Scene 33:灰の価値の発見
焚き火が静かにぱちぱちと鳴る。
その傍らで、放浪学者がいつものノートを取り出した。
炭のかけらでメモを取りながら、灰をつまんで目を細める。
放浪学者:「ふむ……この灰、ただの燃えカスではありませんね。」
エリザベート:「燃えカスって言い切られると、ちょっと切ないけど。」
学者:「いや、褒めてます。これは“魔力の余韻”です。
波動が安定している――つまり、火の記憶が残っている。」
クラウスが腕を組み、興味深そうに身を乗り出した。
クラウス:「火の記憶?」
学者:「はい。肥料に混ぜれば作物の発芽率が倍。
護符に塗り込めば魔除けの効果が出るでしょう。
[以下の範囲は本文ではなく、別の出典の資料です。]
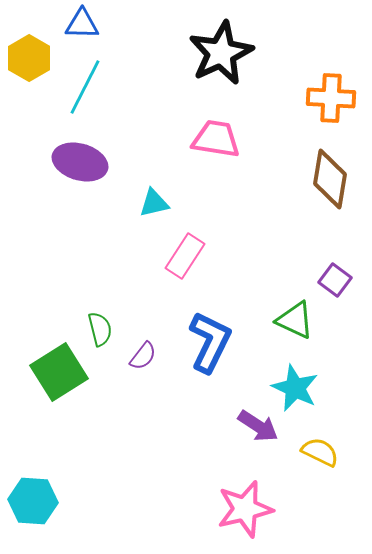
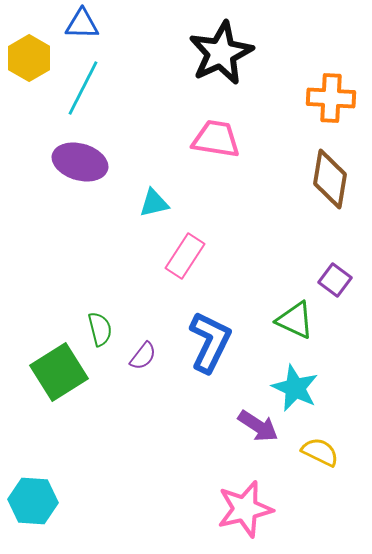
cyan line: moved 2 px left, 1 px down
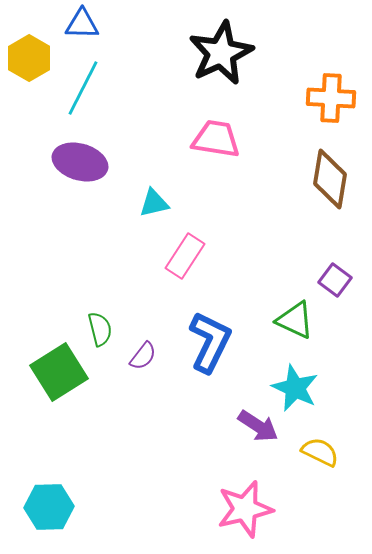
cyan hexagon: moved 16 px right, 6 px down; rotated 6 degrees counterclockwise
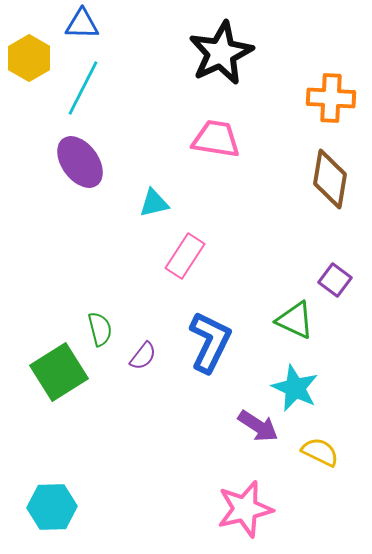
purple ellipse: rotated 38 degrees clockwise
cyan hexagon: moved 3 px right
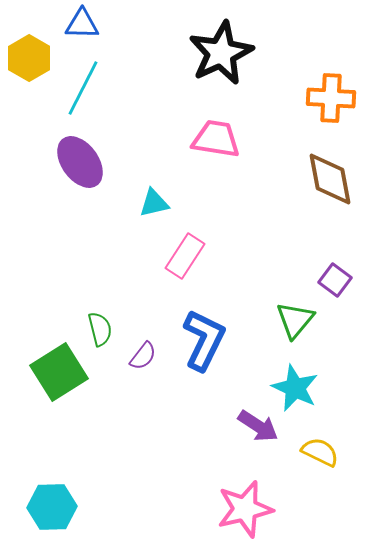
brown diamond: rotated 20 degrees counterclockwise
green triangle: rotated 45 degrees clockwise
blue L-shape: moved 6 px left, 2 px up
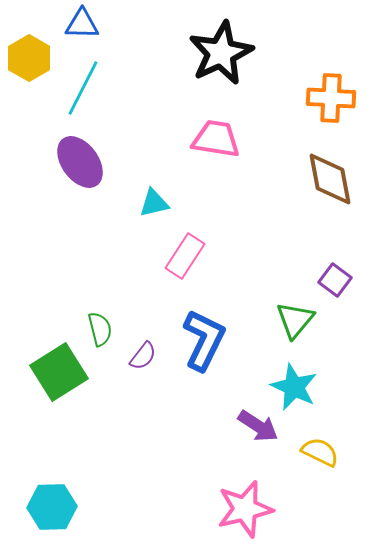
cyan star: moved 1 px left, 1 px up
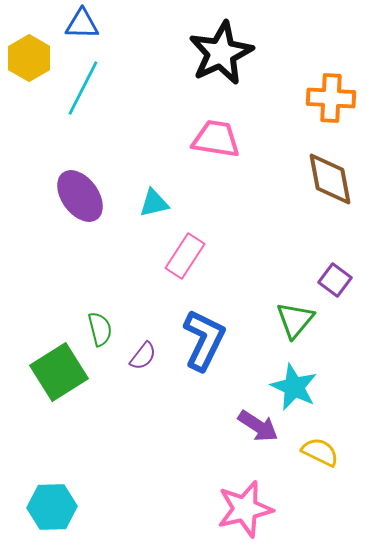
purple ellipse: moved 34 px down
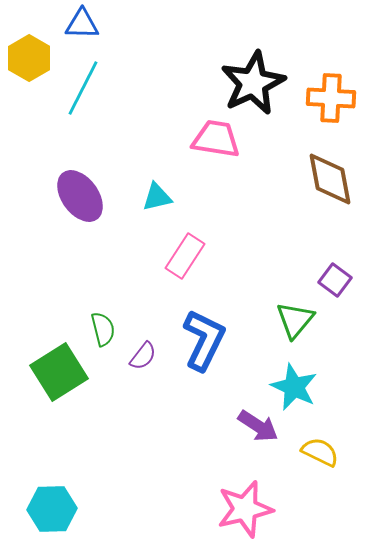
black star: moved 32 px right, 30 px down
cyan triangle: moved 3 px right, 6 px up
green semicircle: moved 3 px right
cyan hexagon: moved 2 px down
」
クラウス:「……商売になる。」
彼の声がわずかに低く響いた。
その一言に、護衛たちが一斉にうなずく。
王都商人の本能が、確かに反応していた。
だが――その瞬間。
ふわっ。
ウサギのマルシュが、灰の山に飛び込んだ。
もふもふの背中が灰を巻き上げ、光の粒が宙に舞う。
森の光と混ざり合い、まるで星屑のようにきらめいた。
エリザベート:「あー……また灰風呂してる。」
学者:「見事な“自然還元”ですね。」
クラウス:「……ちょ、待て、それは商品――」
灰はすでに風に乗り、森中へと散っていく。
花々がわずかに色を増し、木々の葉がやさしく震える。
まるで森そのものが、喜んでいるかのようだった。
エリザベート:「……ね? これ、森に返すのが正しいんですよ。」
クラウス:「……しかし、それでは利益が――」
エリザベート:「森はもう十分、稼いでますよ。」
クラウスは言葉を失った。
その瞳に、燃え残った焚き火の光が映る。
灰――燃え尽きたものの中に、
まだ温もりが残っている。
彼は初めて理解した。
焚き火の価値とは、燃やした後にも息づくものなのだと。
放浪学者:「つまり、“経済的には損、精神的には黒字”ですな。」
エリザベート:「最高の決算です。」
マルシュがもふっと跳ね、灰を最後のひとつまみ空へ飛ばす。
それは風に乗って、遠くまで光りながら消えていった。
――焚き火の灰。
そこに宿るのは、金貨では測れない“余熱”の価値だった。